■ **Transcribed page contents**:
◇ ◇ ◇ ◇ ◇ ◇ ◇

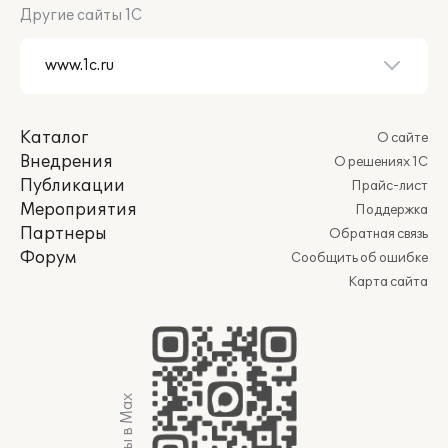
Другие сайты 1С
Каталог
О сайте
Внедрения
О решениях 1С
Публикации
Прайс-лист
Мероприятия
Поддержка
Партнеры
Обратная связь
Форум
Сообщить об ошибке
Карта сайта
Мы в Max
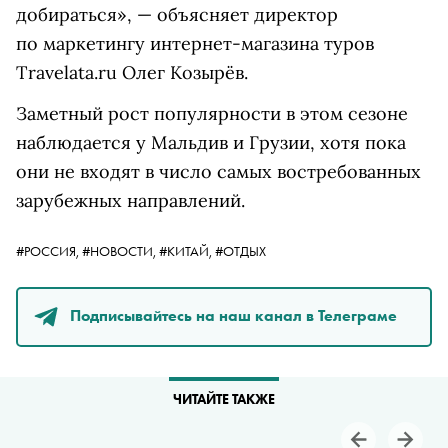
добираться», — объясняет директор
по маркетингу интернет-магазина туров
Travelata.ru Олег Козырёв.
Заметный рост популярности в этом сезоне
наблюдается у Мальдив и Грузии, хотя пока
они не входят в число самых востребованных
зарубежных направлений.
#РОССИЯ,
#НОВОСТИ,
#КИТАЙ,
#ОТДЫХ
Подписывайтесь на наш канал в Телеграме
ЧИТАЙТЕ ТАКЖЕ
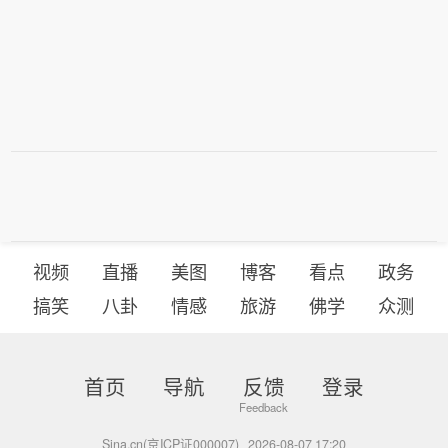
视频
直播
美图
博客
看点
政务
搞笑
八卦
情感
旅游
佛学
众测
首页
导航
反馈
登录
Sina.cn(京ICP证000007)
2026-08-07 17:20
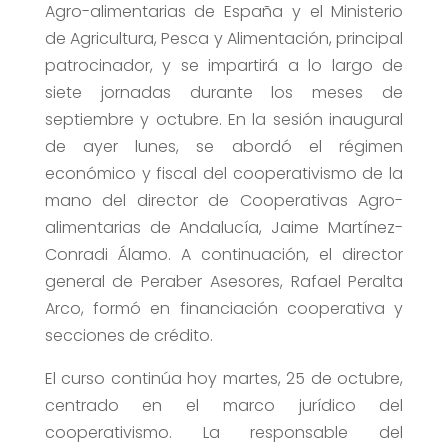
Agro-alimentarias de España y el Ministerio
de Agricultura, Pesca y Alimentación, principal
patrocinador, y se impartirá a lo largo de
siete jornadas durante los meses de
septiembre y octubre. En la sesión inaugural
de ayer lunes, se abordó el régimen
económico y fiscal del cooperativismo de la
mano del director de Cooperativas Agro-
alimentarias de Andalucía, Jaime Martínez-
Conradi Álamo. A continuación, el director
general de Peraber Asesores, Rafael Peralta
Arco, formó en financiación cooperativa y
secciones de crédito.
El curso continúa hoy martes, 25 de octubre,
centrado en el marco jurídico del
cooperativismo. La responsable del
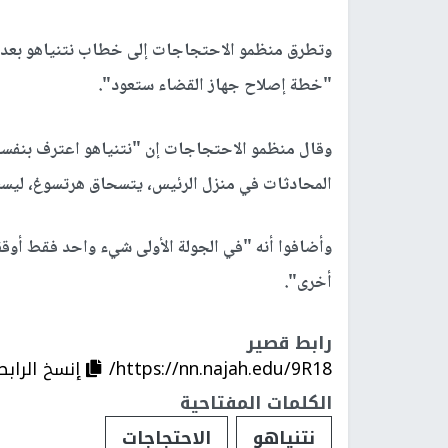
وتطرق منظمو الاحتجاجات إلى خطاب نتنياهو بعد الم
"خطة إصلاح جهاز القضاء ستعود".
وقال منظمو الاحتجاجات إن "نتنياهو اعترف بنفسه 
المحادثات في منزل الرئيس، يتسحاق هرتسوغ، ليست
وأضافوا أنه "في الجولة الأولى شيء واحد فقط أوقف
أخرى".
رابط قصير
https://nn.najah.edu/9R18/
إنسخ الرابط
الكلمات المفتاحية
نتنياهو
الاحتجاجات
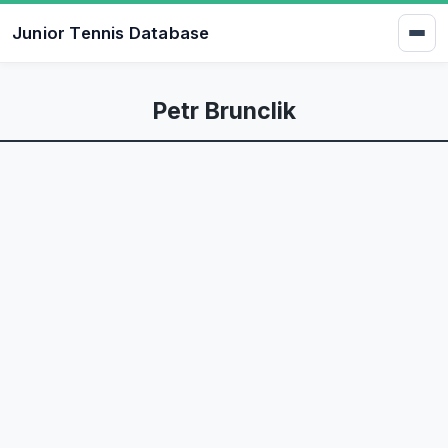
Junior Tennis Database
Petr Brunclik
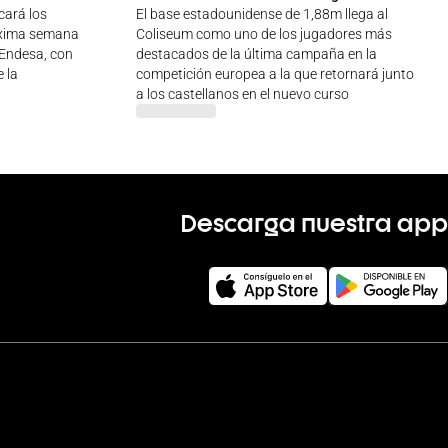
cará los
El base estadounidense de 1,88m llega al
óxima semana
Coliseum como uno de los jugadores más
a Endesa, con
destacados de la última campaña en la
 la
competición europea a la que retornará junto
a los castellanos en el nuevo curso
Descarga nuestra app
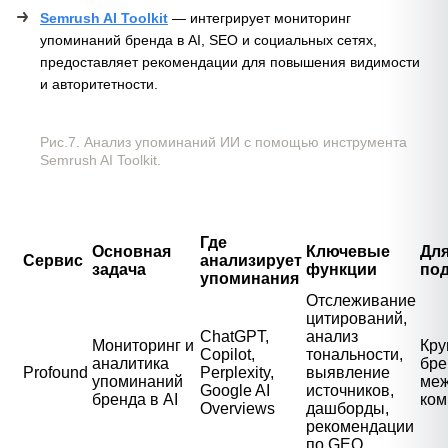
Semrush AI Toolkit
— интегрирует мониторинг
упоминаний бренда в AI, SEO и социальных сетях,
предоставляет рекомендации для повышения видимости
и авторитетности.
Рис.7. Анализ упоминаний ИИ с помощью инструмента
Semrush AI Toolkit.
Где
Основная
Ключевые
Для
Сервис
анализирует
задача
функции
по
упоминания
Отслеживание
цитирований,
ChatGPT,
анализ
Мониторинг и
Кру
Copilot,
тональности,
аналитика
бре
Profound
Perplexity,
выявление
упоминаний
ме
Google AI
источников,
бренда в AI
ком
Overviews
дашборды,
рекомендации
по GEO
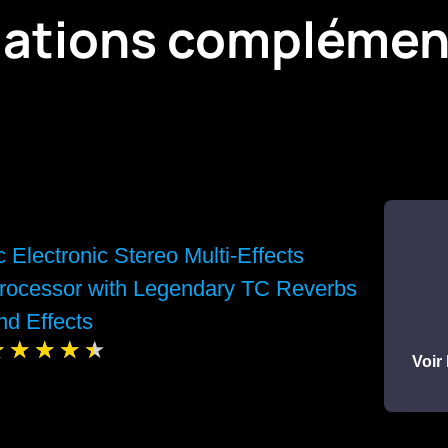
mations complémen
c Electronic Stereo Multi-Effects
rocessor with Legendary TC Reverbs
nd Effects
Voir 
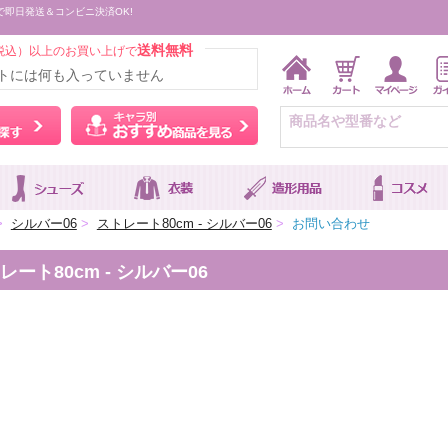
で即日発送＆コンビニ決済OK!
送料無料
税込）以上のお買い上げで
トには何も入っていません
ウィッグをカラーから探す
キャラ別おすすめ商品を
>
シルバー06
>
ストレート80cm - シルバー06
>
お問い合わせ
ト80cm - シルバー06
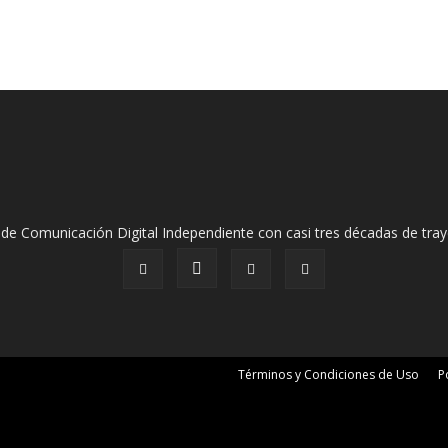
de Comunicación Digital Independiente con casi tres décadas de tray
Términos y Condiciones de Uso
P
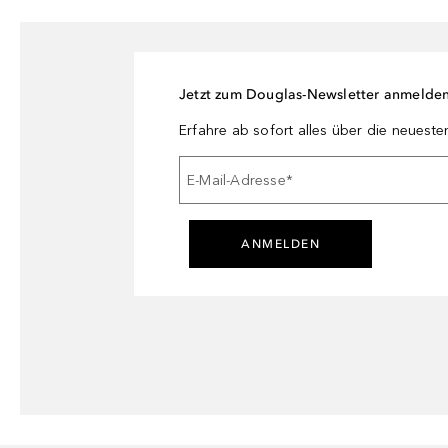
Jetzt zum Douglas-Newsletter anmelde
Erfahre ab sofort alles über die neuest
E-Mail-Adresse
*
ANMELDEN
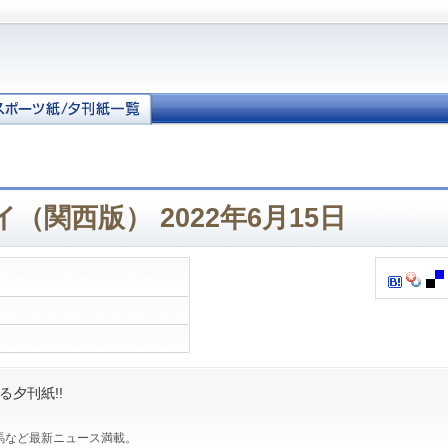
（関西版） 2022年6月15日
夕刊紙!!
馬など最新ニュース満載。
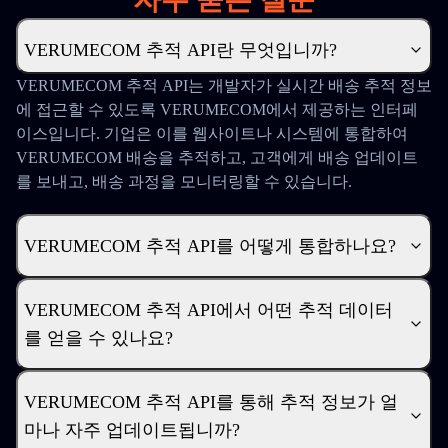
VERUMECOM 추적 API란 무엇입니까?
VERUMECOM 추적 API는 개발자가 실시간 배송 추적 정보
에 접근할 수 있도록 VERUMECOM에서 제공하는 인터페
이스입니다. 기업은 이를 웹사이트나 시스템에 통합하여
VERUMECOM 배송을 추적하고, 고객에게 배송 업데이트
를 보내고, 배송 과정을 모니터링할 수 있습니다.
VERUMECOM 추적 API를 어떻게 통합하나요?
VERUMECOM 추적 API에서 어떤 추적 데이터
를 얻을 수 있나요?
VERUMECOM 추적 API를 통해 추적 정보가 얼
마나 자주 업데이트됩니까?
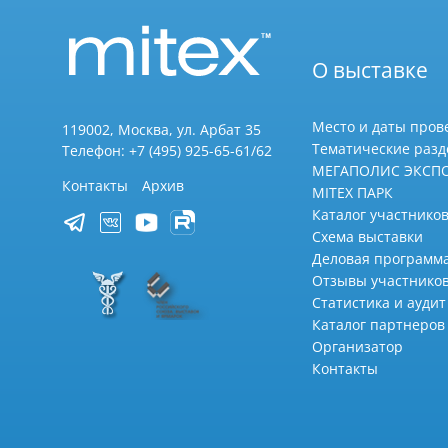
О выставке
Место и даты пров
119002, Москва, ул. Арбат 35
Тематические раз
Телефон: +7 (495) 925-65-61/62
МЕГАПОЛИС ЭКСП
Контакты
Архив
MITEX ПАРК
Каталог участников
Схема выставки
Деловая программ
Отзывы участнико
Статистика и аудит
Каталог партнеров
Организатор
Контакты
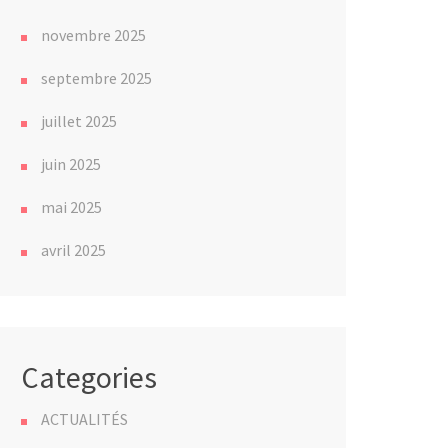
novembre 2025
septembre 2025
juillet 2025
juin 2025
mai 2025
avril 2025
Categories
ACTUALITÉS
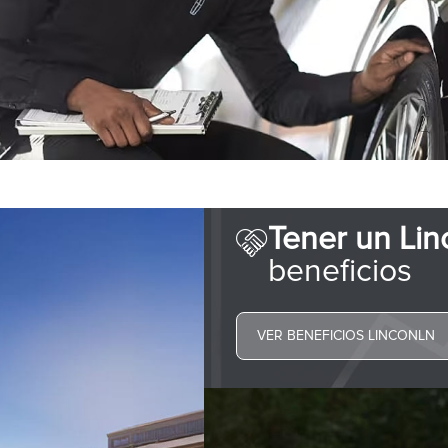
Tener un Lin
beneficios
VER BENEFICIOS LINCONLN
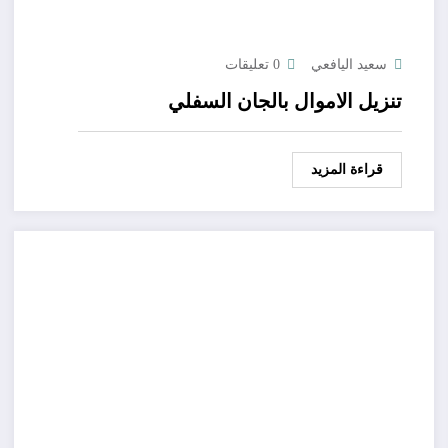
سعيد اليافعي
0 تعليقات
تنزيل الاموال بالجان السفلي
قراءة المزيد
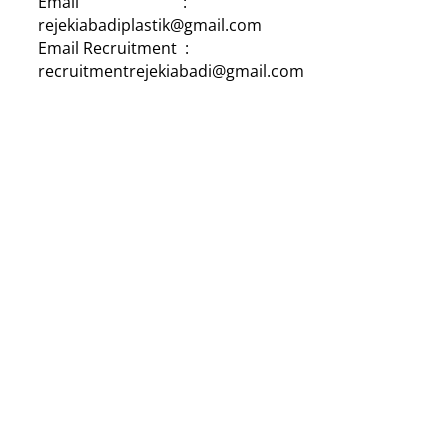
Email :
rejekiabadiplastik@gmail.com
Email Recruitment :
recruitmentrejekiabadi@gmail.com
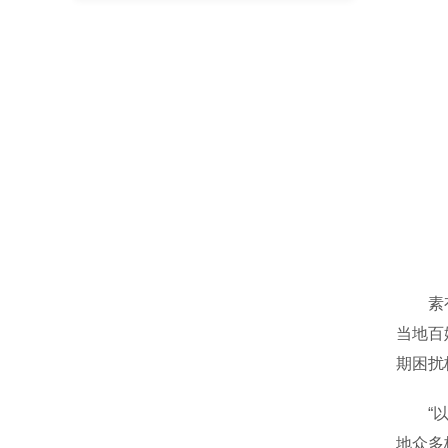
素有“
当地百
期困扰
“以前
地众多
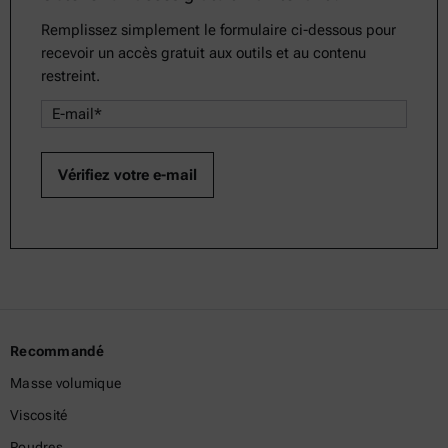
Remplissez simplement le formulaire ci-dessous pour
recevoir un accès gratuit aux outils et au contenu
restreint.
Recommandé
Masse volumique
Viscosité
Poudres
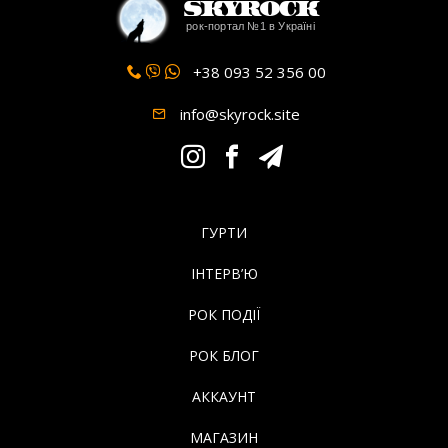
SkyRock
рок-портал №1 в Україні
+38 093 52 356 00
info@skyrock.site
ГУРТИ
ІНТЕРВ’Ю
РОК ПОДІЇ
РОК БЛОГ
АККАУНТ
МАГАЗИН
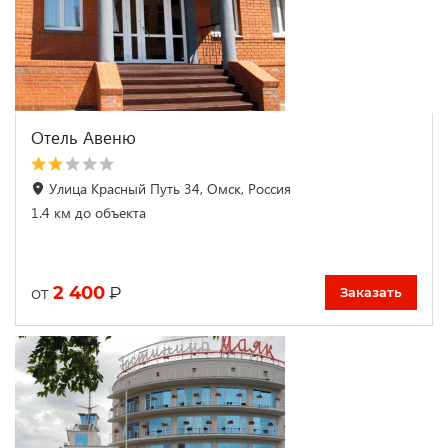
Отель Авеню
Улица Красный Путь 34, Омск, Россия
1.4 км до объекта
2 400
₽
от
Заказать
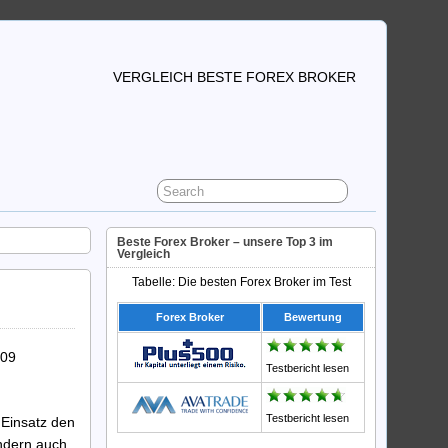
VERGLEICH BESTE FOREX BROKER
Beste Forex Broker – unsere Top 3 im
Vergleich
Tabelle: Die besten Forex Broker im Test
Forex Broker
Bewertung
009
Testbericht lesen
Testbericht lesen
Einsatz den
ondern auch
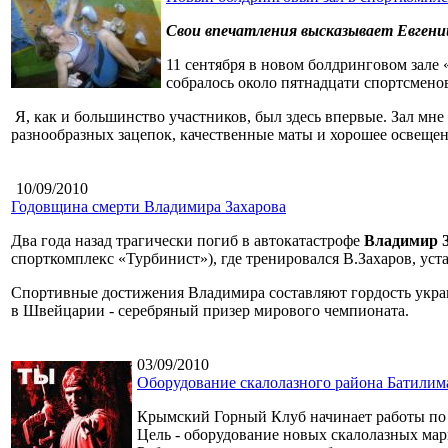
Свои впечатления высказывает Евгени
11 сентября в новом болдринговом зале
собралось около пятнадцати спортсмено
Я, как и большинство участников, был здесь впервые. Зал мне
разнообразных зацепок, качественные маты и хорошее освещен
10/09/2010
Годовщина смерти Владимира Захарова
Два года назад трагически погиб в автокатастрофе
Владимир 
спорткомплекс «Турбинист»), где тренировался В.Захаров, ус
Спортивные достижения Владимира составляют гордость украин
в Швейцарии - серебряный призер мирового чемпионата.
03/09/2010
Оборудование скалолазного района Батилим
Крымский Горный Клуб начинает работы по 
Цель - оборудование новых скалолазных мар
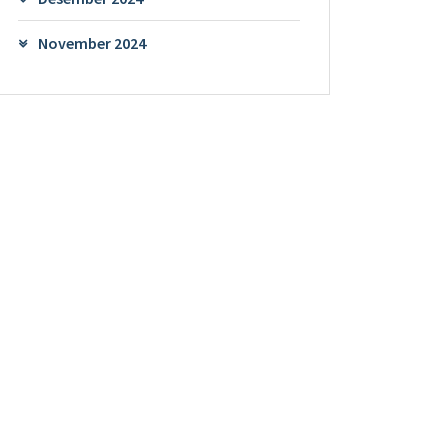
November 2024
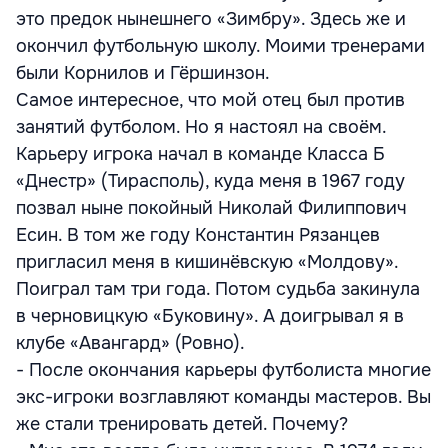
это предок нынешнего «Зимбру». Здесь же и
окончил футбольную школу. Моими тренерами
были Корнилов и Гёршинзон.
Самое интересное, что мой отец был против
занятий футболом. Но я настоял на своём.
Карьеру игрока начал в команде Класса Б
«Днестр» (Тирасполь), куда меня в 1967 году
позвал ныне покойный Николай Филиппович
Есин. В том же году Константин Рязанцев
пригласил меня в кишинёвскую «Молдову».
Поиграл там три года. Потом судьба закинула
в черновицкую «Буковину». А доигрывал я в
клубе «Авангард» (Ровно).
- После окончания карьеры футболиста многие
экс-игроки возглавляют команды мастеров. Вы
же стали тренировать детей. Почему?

◇ ◇ ◇ ◇ ◇ ◇ ◇

■ **Instructions to follow**:
Above are entries; state the number of lines among them that contain "alimentarias", and nothing else.

■ **Solution for this task**:
2